What this task involves -> Among the lines below, copy exactly those from the one with "In Stock & Re" through the one with "When is a good time to buy DATA? Should", counting both ends.

---------- Input data ----------

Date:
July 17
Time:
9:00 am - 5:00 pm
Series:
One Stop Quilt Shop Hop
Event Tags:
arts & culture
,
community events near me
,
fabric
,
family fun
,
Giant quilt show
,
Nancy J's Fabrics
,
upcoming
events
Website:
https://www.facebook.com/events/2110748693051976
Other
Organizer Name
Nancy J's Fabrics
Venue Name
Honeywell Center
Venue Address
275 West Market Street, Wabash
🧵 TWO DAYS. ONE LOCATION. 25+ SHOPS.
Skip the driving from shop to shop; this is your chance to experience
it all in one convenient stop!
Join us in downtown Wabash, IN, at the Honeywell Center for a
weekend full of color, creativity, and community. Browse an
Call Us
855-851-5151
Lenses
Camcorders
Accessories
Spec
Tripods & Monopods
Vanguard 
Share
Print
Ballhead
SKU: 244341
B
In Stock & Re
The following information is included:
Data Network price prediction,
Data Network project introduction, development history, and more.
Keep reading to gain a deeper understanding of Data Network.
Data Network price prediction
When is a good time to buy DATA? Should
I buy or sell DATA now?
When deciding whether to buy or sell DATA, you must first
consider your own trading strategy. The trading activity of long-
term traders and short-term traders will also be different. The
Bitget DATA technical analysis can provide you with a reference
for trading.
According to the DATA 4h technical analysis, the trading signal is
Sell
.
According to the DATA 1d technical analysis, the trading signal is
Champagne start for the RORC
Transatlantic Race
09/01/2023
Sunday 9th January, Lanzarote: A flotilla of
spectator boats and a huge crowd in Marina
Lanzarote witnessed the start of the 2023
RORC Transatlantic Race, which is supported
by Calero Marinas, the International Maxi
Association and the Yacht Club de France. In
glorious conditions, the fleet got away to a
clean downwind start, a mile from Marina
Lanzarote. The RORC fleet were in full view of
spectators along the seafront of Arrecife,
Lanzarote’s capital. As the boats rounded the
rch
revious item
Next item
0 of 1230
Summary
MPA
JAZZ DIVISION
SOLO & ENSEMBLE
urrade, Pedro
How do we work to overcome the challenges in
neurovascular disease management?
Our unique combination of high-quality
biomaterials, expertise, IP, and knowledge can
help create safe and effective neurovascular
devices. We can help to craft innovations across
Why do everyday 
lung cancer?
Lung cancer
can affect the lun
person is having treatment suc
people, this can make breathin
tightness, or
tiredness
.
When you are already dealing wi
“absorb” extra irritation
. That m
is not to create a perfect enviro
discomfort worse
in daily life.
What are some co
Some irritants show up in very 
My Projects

----------

Reply ->
In Stock & Re
The following information is included:
Data Network price prediction,
Data Network project introduction, development history, and more.
Keep reading to gain a deeper understanding of Data Network.
Data Network price prediction
When is a good time to buy DATA? Should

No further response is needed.